═════ Available data ═════
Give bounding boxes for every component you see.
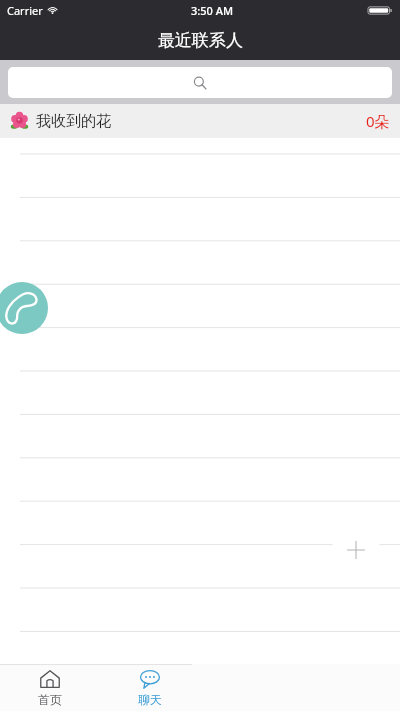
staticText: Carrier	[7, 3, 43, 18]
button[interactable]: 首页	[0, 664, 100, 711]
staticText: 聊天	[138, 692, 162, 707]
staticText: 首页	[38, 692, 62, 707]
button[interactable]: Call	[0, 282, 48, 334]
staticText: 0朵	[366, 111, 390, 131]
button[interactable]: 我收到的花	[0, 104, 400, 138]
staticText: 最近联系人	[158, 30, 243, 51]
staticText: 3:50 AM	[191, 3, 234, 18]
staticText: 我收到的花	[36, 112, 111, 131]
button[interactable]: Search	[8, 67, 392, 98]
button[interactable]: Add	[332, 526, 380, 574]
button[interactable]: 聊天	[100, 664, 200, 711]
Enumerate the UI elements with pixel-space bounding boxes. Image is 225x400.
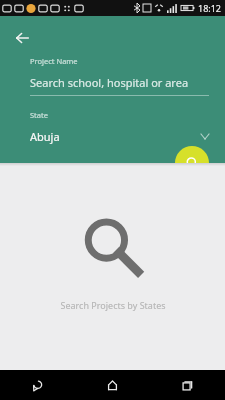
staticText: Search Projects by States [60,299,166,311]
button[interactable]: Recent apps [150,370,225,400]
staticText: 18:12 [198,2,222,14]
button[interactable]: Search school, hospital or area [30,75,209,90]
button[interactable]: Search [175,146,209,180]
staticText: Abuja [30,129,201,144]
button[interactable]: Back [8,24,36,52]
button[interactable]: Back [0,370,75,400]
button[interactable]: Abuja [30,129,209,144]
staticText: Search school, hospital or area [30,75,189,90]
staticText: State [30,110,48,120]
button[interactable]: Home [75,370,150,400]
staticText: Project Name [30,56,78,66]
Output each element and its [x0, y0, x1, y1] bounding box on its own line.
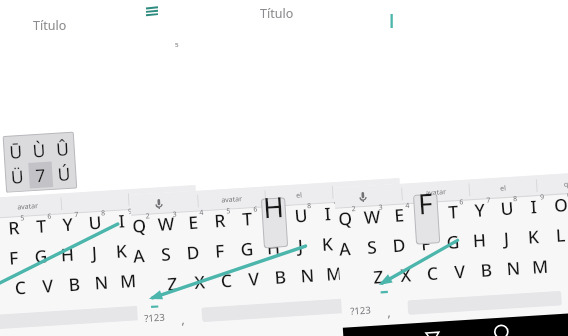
═════
About this exercise — With all pictures excluded, output exactly the lines from the one containing "Enumerate the UI" through the final line of the entries, inclusive.

Solution to this exercise —
Enumerate the UI elements with pixel-space bounding boxes. Image is 225x400.
staticText: Search Projects by States [60,299,166,311]
button[interactable]: Recent apps [150,370,225,400]
staticText: 18:12 [198,2,222,14]
button[interactable]: Search school, hospital or area [30,75,209,90]
button[interactable]: Search [175,146,209,180]
staticText: Abuja [30,129,201,144]
button[interactable]: Back [8,24,36,52]
button[interactable]: Back [0,370,75,400]
button[interactable]: Abuja [30,129,209,144]
staticText: Search school, hospital or area [30,75,189,90]
staticText: State [30,110,48,120]
button[interactable]: Home [75,370,150,400]
staticText: Project Name [30,56,78,66]
Output each element and its [x0, y0, x1, y1] bounding box on its own line.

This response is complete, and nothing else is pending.